◆ **What you should do**
Show every line from the entries that follow which holds the word "social".

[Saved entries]
*** Begin section ***
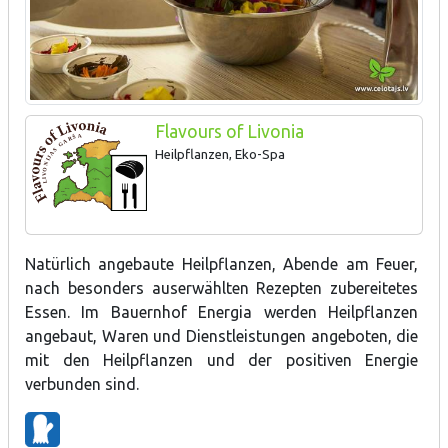
Flavours of Livonia
Heilpflanzen, Eko-Spa
Natürlich angebaute Heilpflanzen, Abende am Feuer,
nach besonders auserwählten Rezepten zubereitetes
Essen. Im Bauernhof Energia werden Heilpflanzen
angebaut, Waren und Dienstleistungen angeboten, die
mit den Heilpflanzen und der positiven Energie
verbunden sind.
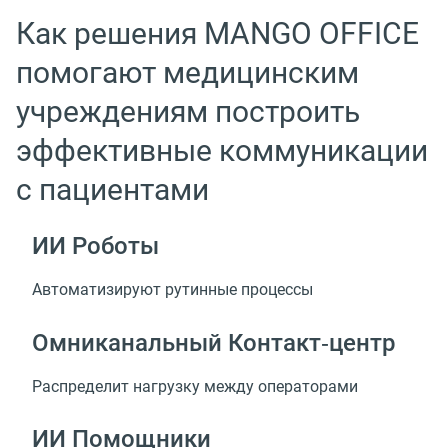
Как решения MANGO OFFICE
помогают медицинским
учреждениям построить
эффективные коммуникации
с пациентами
ИИ Роботы
Автоматизируют рутинные процессы
Омниканальный Контакт‑центр
Распределит нагрузку между операторами
ИИ Помощники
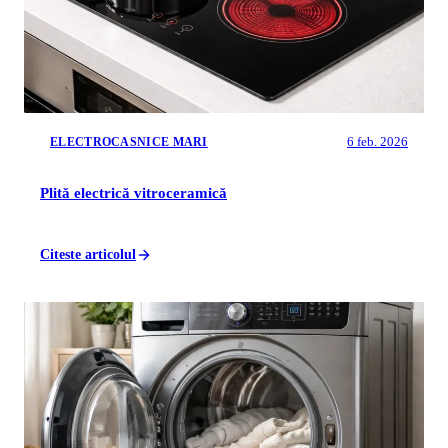
6 feb. 2026
ELECTROCASNICE MARI
Plită electrică vitroceramică
Citeste articolul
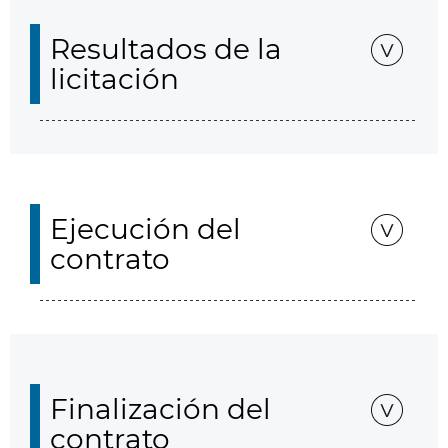
Resultados de la
licitación
Ejecución del
contrato
Finalización del
contrato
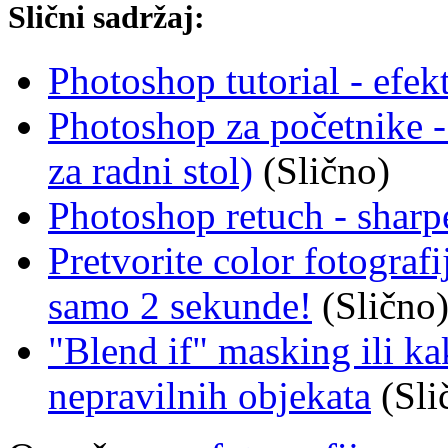
Slični sadržaj:
Photoshop tutorial - efekt
Photoshop za početnike - r
za radni stol)
(Slično)
Photoshop retuch - sharp
Pretvorite color fotografi
samo 2 sekunde!
(Slično
"Blend if" masking ili k
nepravilnih objekata
(Sli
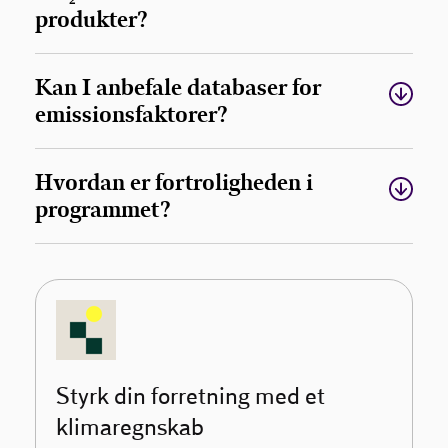
produkter?
Kan I anbefale databaser for
emissionsfaktorer?
Hvordan er fortroligheden i
programmet?
Styrk din forretning med et
klimaregnskab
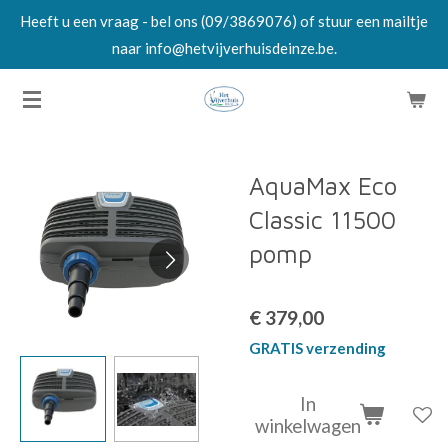
Heeft u een vraag - bel ons (09/3869076) of stuur een mailtje
Ga
naar info@hetvijverhuisdeinze.be.
direct
naar
de
hoofdinhoud
AquaMax Eco
Classic 11500
pomp
€ 379,00
GRATIS verzending
In
winkelwagen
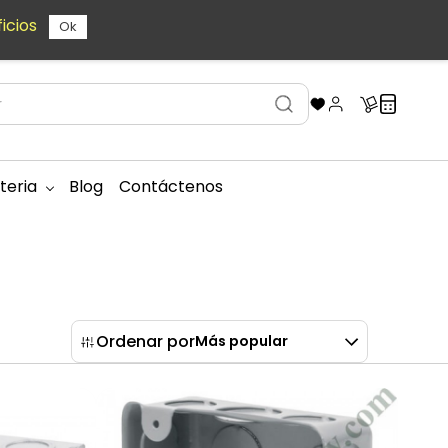
icios
Ok
teria
Blog
Contáctenos
Ordenar por
Más popular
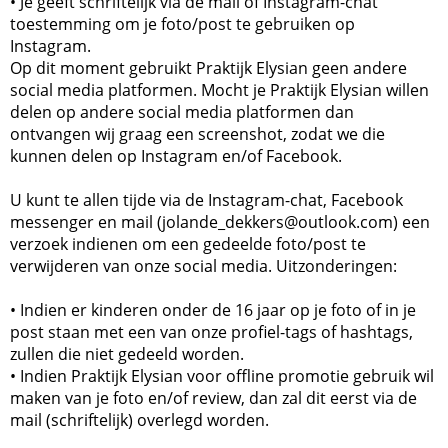
• Je geeft schriftelijk via de mail of Instagram-chat
toestemming om je foto/post te gebruiken op
Instagram.
Op dit moment gebruikt Praktijk Elysian geen andere
social media platformen. Mocht je Praktijk Elysian willen
delen op andere social media platformen dan
ontvangen wij graag een screenshot, zodat we die
kunnen delen op Instagram en/of Facebook.
U kunt te allen tijde via de Instagram-chat, Facebook
messenger en mail (jolande_dekkers@outlook.com) een
verzoek indienen om een gedeelde foto/post te
verwijderen van onze social media. Uitzonderingen:
• Indien er kinderen onder de 16 jaar op je foto of in je
post staan met een van onze profiel-tags of hashtags,
zullen die niet gedeeld worden.
• Indien Praktijk Elysian voor offline promotie gebruik wil
maken van je foto en/of review, dan zal dit eerst via de
mail (schriftelijk) overlegd worden.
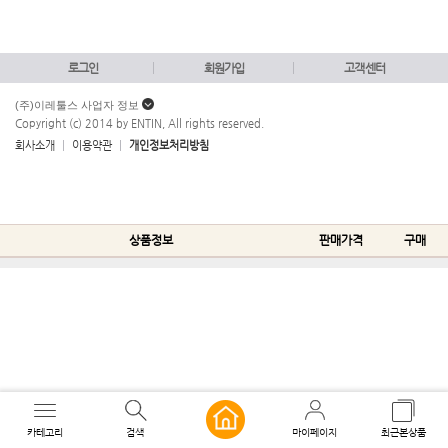
로그인
회원가입
고객센터
(주)이레툴스 사업자 정보
Copyright (c) 2014 by ENTIN, All rights reserved.
회사소개
이용약관
개인정보처리방침
상품정보
판매가격
구매
카테고리
검색
마이페이지
최근본상품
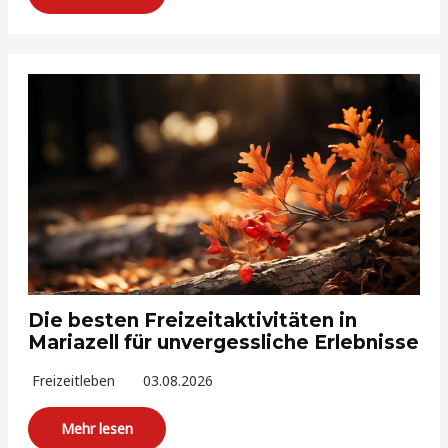
Die besten Freizeitaktivitäten in
Mariazell für unvergessliche Erlebnisse
Freizeitleben
03.08.2026
Mehr lesen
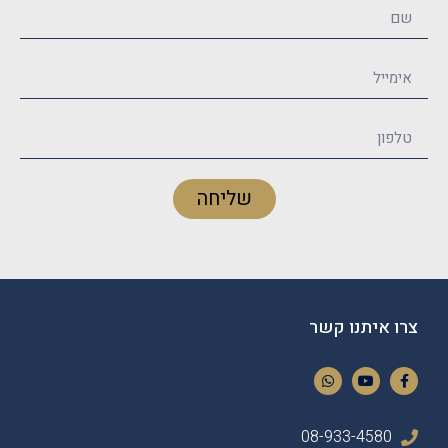
שליחה
צרו איתנו קשר
08-933-4580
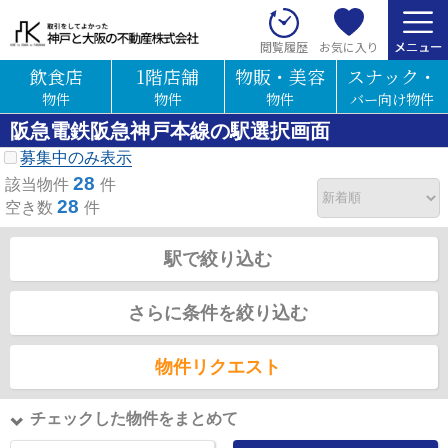
お気に入り
閲覧履歴
飲食店
1階店舗
物販・美容
スナック・
物件
物件
物件
バー向け物件
阪急電鉄阪急神戸本線の駅選択画面
募集中のみ表示
28
該当物件
件
28
空き数
件
駅で絞り込む
さらに条件を絞り込む
物件リクエスト
チェックした物件をまとめて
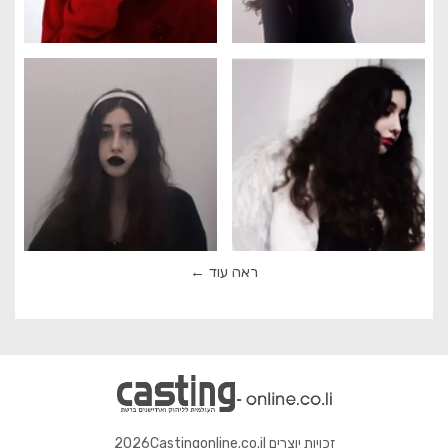
ראה עוד
זכויות יוצרים 2026Castingonline.co.il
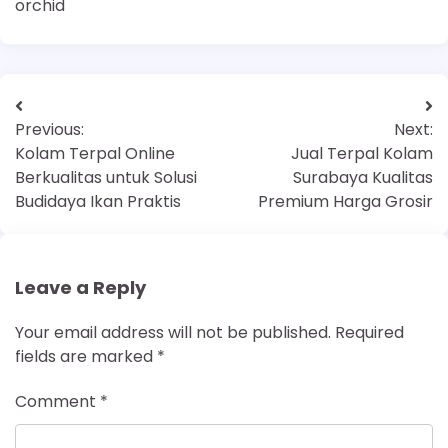
orchid
Previous:
Next:
Kolam Terpal Online
Jual Terpal Kolam
Berkualitas untuk Solusi
Surabaya Kualitas
Budidaya Ikan Praktis
Premium Harga Grosir
Leave a Reply
Your email address will not be published.
Required
fields are marked
*
Comment
*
*** End section ***
◆ **Answer area**
social media platformen. Mocht je Praktijk Elysian willen
delen op andere social media platformen dan
verwijderen van onze social media. Uitzonderingen:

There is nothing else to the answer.